A basic tenant of government fiscal policy is that taxation should have a broad base and low rate. In most states, that involves some combination of sales, property and income taxes, with a host of other taxes, many of them designated for specific purposes, supplementing the top three.
But some conservatives argue that income and property taxes are not necessary for a fair or balanced tax system. The Tax Foundation’s Walczak says a consumption tax-based system extended to a broader range of goods and services can be just as equitable.
But as Frank Keating learned, persauding people to pay taxes they aren’t paying now is very difficult.
“The problem with the idea of having a broad sales tax is that it just pisses people off,” said the Urban Institute’s Auxier.
No major effort to reform Oklahoma’s 4.5% state sales tax has been attempted since Keating, except for discussions about actually narrowing it by exempting groceries.
In the meantime, the top income tax rate has been chipped down from a high of 7% in the 1990s and 6.65% at the time of Keating’s proposal to 4.75% now.
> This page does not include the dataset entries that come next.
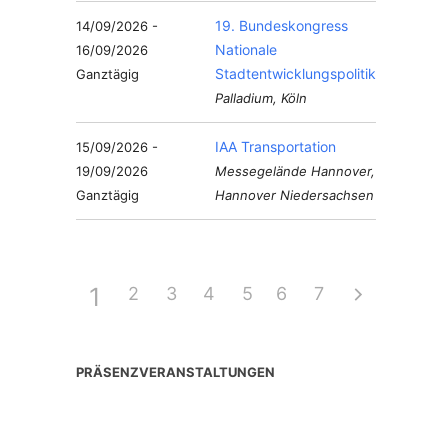
19. Bundeskongress
14/09/2026 -
Nationale
16/09/2026
Stadtentwicklungspolitik
Ganztägig
Palladium, Köln
IAA Transportation
15/09/2026 -
19/09/2026
Messegelände Hannover,
Ganztägig
Hannover Niedersachsen
1
2
3
4
5
6
7
PRÄSENZVERANSTALTUNGEN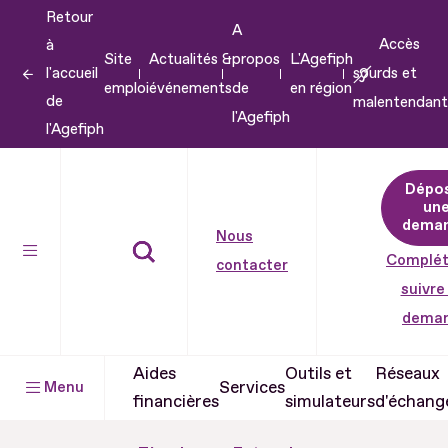
Retour
Aller
A
Accès
à
au
Site
Actualités &
propos
L'Agefiph
l'accueil
sourds et
contenu
emploi
événements
de
en région
de
malentendant
Aller
l'Agefiph
l'Agefiph
au
pied
Dépo
de
un
dema
page
Nous
Complét
contacter
suivre
dema
Aides
Outils et
Réseaux
Services
Menu
financières
simulateurs
d'échang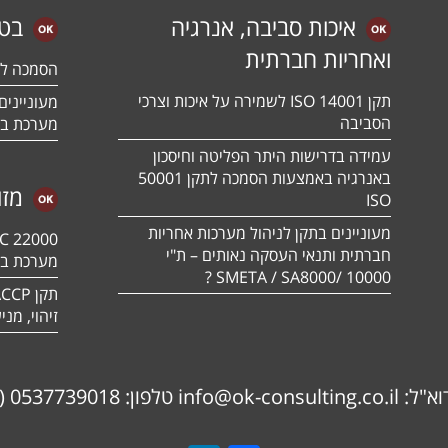
איכות סביבה, אנרגיה
בטי
ואחריות חברתית
הסמכה לתקן 01:2018
תקן ISO 14001 לשמירה על איכות וצרכי
הסביבה
מערכת בט
עמידה בדרישות היתר הפליטה וחיסכון
באנרגיה באמצעות הסמכה לתקן 50001
מזו
ISO
מעוניינים בתקן לניהול מערכות אחריות
חברתית ותנאי העסקה נאותים – ת"י
מערכת בט
10000 /SMETA / SA8000 ?
זיהוי, מנ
And the franchise tax Keating wanted to abolish will be gone next year.
Tax system comparisons
So how does Oklahoma’s tax system stack up with other states’?
Probably the best-known yardstick is the Tax Foundation’s annual state tax burden report. It computes both the average amount paid in state and local taxes and state and local tax rates as a share of economic output.
In the latest edition, none of the top four for combined state and local tax rates — Alaska, Wyoming, Tennessee and South Dakota — has a personal income tax. Texas is No. 6.
Oklahoma’s rate of 9% ranked 10th, more than 2 percentage points behind the national average.
In terms of actual taxes paid, however, Oklahoma’s average tab was about $400 less than Texas’.
The Urban Institute doesn’t issue rankings, but it does publish data. It also takes into consideration some things the Tax Foundation and many others don’t. College tuition, for instance, and various fines and fees.
For fiscal year 2021, it estimated that Oklahoma spent less per capita on common education, health and hospitals, public welfare, corrections and policing than the region and the nation as a whole. State and local government expenditures were $8,616 per capita, compared to $11,087 nationally.
State and local general revenue was $9,785 per capita, compared to $12,277 nationally.
Texas state and local governments, by comparison, took in and spent about $1,000 more per person than Oklahoma.
The Institute on Taxation and Economic Policy, which in 2018 ranked states according to the fairness of their tax systems, put Oklahoma in the bottom 10 along with seven of the nine no-individual income tax states.
Conversely, the Tax Foundation, whose Business Tax Climate Index explicitly favors states without corporate income tax, individual income tax and/or state sales tax, ranks four of the no-individual income tax states in its top 10. Oklahoma is No. 23 overall, although it ranks first for workers’ compensation insurance and fourth for corporate taxes.
Auxier said tax policy should be determined by real circumstances, not abstract ideology.
“Talk to communities,” he said. “Ask, ‘What do you need to succeed? What’s the tax that gets in your way?’ Cutting income taxes may be popular, but that doesn’t mean it’s the best way to incentivize growth.”